When you look into his eyes you will see beauty like you have never seen before. His smile will calm your fears and your anxiety. His love is unconditional. He may take longer to do things, but the journey is healing for all who embrace it. He will teach the world so much. He is not a defect, but a gift. God did not make a mistake when he created him, “He is fearfully and wonderfully made.” He does not need fixing or healing, rather God sent him to heal each of you. To show you the world through his eyes. To see all the beauty around you, that you have yet to experience or embrace. God chose him for you and your family for a reason, a purpose. He is the answer to your prayers and so much more.

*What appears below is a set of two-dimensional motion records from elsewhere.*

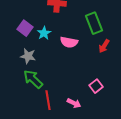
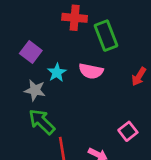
green rectangle: (94, 23) -> (106, 36), moved
cyan star: (44, 33) -> (57, 72), moved

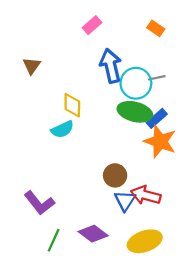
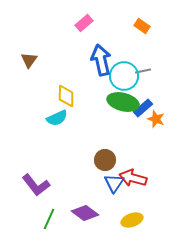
orange star: (160, 141) -> (156, 119), moved, size x0.6
yellow ellipse: (145, 241) -> (132, 220), size x0.7

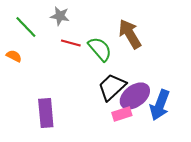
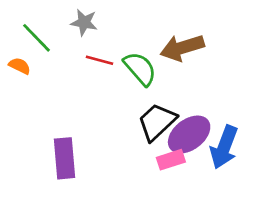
brown arrow: (130, 34) -> (182, 48), turned -76
orange semicircle: (14, 56) -> (20, 66), moved

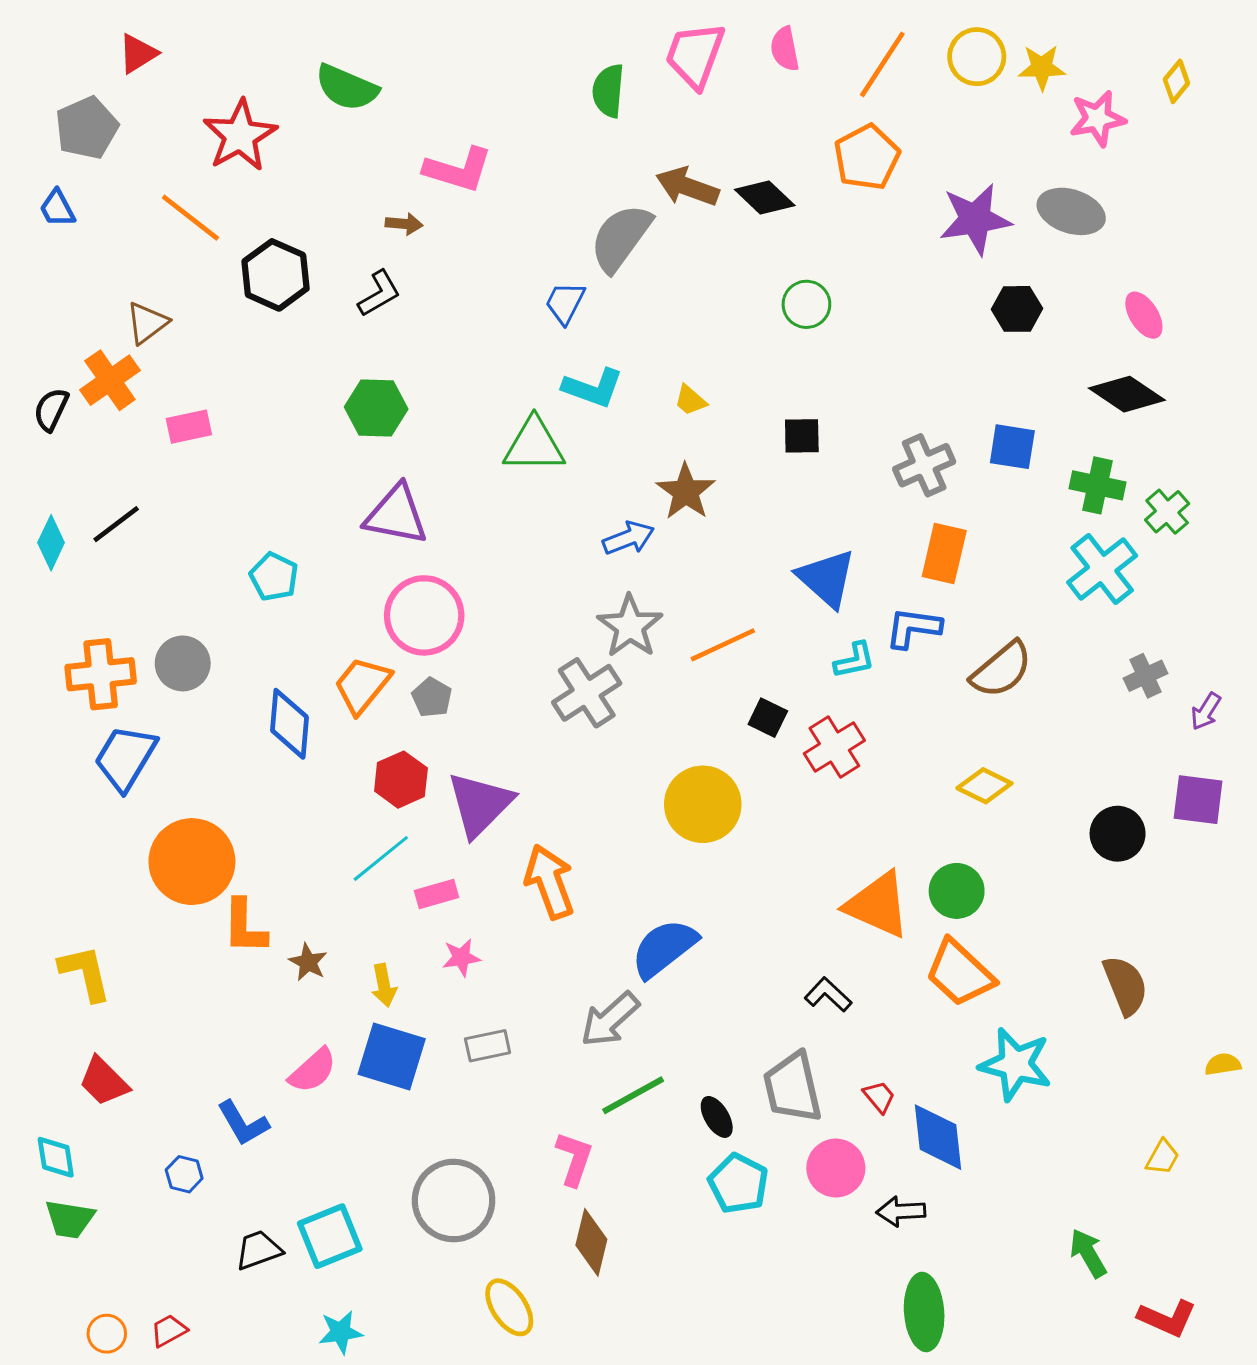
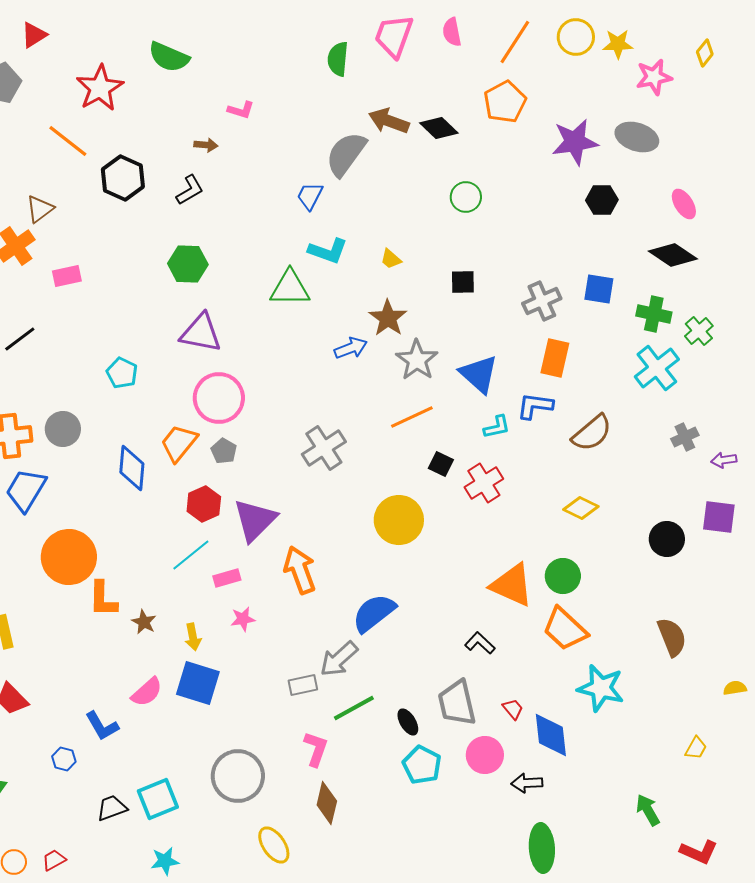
pink L-shape: (458, 170) -> (241, 110), size x0.6
gray star: (630, 626) -> (417, 360), moved
purple arrow: (1206, 711) -> (724, 460), turned 50
gray rectangle: (488, 1046) -> (303, 685), moved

Myles I am sorry I put my faith in all things but God’s plan. I am sorry I prayed for you to not be you. I cannot imagine my life without you, I love you so so much buddy. You truly are everything I prayed for and so much more. Thank you, God, for choosing us!

To anyone out there that has just gotten the diagnosis that your little one may be born with Down Syndrome please trust me when I say it will be ok. I know it doesn’t seem like it right now, and I know it is scary, but the journey is more beautiful than you can imagine. The gift he or she will bring to you and your family, I can’t even put into words how amazing it is.

“I will walk by faith even when I cannot see. For we live by faith not by sight.” (2 Corinthians 5:7) Wherever you are on your journey you have a choice; to walk by faith or to let fear be your guide. Which will you choose?